3. L’iscrizione all’albo professionale è obbligatoria anche per i pubblici dipendenti ed è subordinata al conseguimento del titolo universitario abilitante di cui al comma 1, salvaguardando comunque il valore abilitante dei titoli già riconosciuti come tali alla data di entrata in vigore della presente legge.

Questo specifica l’irregolarità dei dipendenti pubblici che non intendevano aggiornare la loro adesione all’albo annualmente.

4. Viene istituito l’obbligo di formazione continua anche per gli infermieri nelle stesse modalità dei medici ossia con il metodo ECM.

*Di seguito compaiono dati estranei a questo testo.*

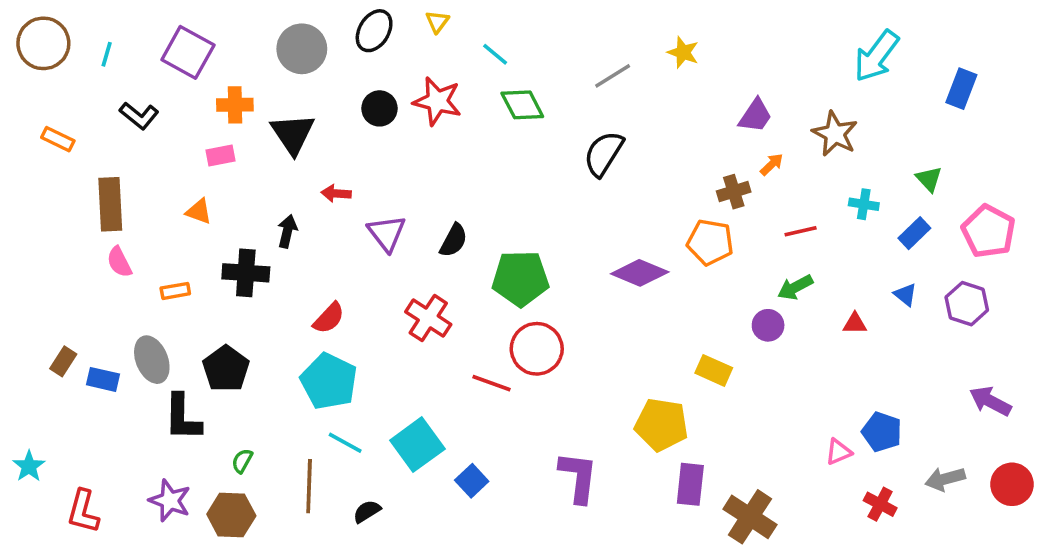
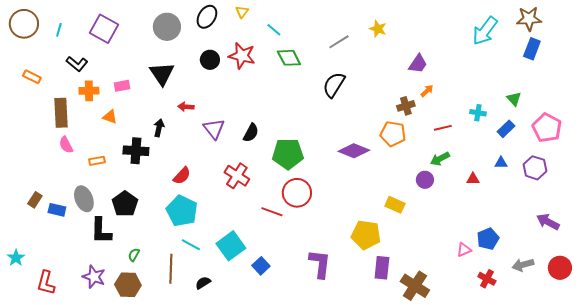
orange cross: (235, 105) -> (89, 91), moved
brown star: (835, 134) -> (529, 19), moved, turned -30
blue triangle: (905, 295) -> (501, 163), turned -40
blue pentagon: (882, 432) -> (488, 239), turned 30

4. L’aggiornamento professionale è effettuato secondo modalità identiche a quelle previste per la professione medica.

 

ART.3 e ART.4

Istituzione degli Ordini delle Professioni Sanitarie

il Governo è delegato ad adottare, entro sei mesi dalla data di entrata in vigore della presente legge, uno o più decreti legislativi al fine di istituire, per le professioni sanitarie di cui all’articolo 1, comma 1, i relativi ordini professionali,[…]  trasformare i collegi professionali esistenti in ordini professionali,

Nonostante le continue rivendicazioni sindacali e politiche, norma ancora disattesa.

ART. 5.

(Individuazione di nuove professioni in ambito sanitario).

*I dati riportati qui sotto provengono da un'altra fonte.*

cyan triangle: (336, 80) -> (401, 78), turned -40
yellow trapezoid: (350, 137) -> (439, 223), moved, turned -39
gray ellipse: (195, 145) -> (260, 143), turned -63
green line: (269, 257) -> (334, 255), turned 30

1. L’individuazione di nuove professioni sanitarie da ricomprendere in una delle aree di cui agli articoli 1, 2, 3 e 4 della legge 10 agosto 2000, n. 251, il cui esercizio deve essere riconosciuto su tutto il territorio nazionale, avviene in sede di recepimento di direttive comunitarie ovvero per iniziativa dello Stato o delle regioni, in considerazione dei fabbisogni connessi agli obiettivi di salute previsti nel Piano sanitario nazionale o nei Piani sanitari regionali, che non trovano rispondenza in professioni già riconosciute

Vengono specificate le modalità con cui nell’eventualità si dovra ricorrere per istituire nuove professioni sanitarie, vedi la questione dell’osteopatia.

ART.6

1. In conformità all’ordinamento degli studi dei corsi universitari, disciplinato ai sensi dell’articolo 17, comma 95, della legge 15 maggio 1997, n. 127, e successive modificazioni, il personale laureato appartenente alle professioni sanitarie di cui all’articolo 1, comma 1, della presente legge, è articolato come segue:

Suddivide i professionisti in:

  • Professionista laureato
  • Professionista specialista (con master)
  • Professionista coordinatore (con master in coordinamento o management e tre anni come dipendente)
  • Professionista dirigente (con laurea specialistica/magistrale e cinque anni come dipendente)

L’esercizio della funzione di coordinamento è espletato da coloro che siano in possesso dei seguenti requisiti:

a) master di primo livello in management o per le funzioni di coordinamento nell’area di appartenenza, rilasciato ai sensi dell’articolo 3, comma 8, del regolamento di cui al decreto del Ministro dell’università e della ricerca scientifica e tecnologica 3 novembre 1999, n. 509, e dell’articolo 3, comma 9, del regolamento di cui al decreto del Ministro dell’istruzione, dell’università e della ricerca 22 ottobre 2004, n. 270;

b) esperienza almeno triennale nel profilo di appartenenza.

Per riassumere la legge 43/06:

Definisce l’iter formativo, l’obbligo di iscrizione all’albo, l’aggiornamento professionale, istituisce l’ordine delle professioni sanitarie, la suddivisione dei professionisti e i requisiti minimi per i futuri coordinatori infermieristici.